Search the entries for the word "קואז" and return every line where it is found.

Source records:

———

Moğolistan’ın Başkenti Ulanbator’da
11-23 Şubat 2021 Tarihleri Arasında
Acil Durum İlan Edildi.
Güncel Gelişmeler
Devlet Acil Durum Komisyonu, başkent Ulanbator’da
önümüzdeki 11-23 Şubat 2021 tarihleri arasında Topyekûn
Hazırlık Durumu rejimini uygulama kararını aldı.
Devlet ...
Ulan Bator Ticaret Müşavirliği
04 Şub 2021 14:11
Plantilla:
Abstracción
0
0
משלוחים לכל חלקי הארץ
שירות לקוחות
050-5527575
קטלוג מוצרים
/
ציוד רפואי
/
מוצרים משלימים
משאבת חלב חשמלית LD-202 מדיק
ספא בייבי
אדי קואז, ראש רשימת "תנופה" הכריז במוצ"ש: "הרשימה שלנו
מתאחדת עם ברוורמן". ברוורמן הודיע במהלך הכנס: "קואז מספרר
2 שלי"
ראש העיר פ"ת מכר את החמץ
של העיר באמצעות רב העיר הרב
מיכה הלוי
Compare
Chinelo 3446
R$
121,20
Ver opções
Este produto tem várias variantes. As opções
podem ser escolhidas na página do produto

———

Problem solution
אדי קואז, ראש רשימת "תנופה" הכריז במוצ"ש: "הרשימה שלנו
מתאחדת עם ברוורמן". ברוורמן הודיע במהלך הכנס: "קואז מספרר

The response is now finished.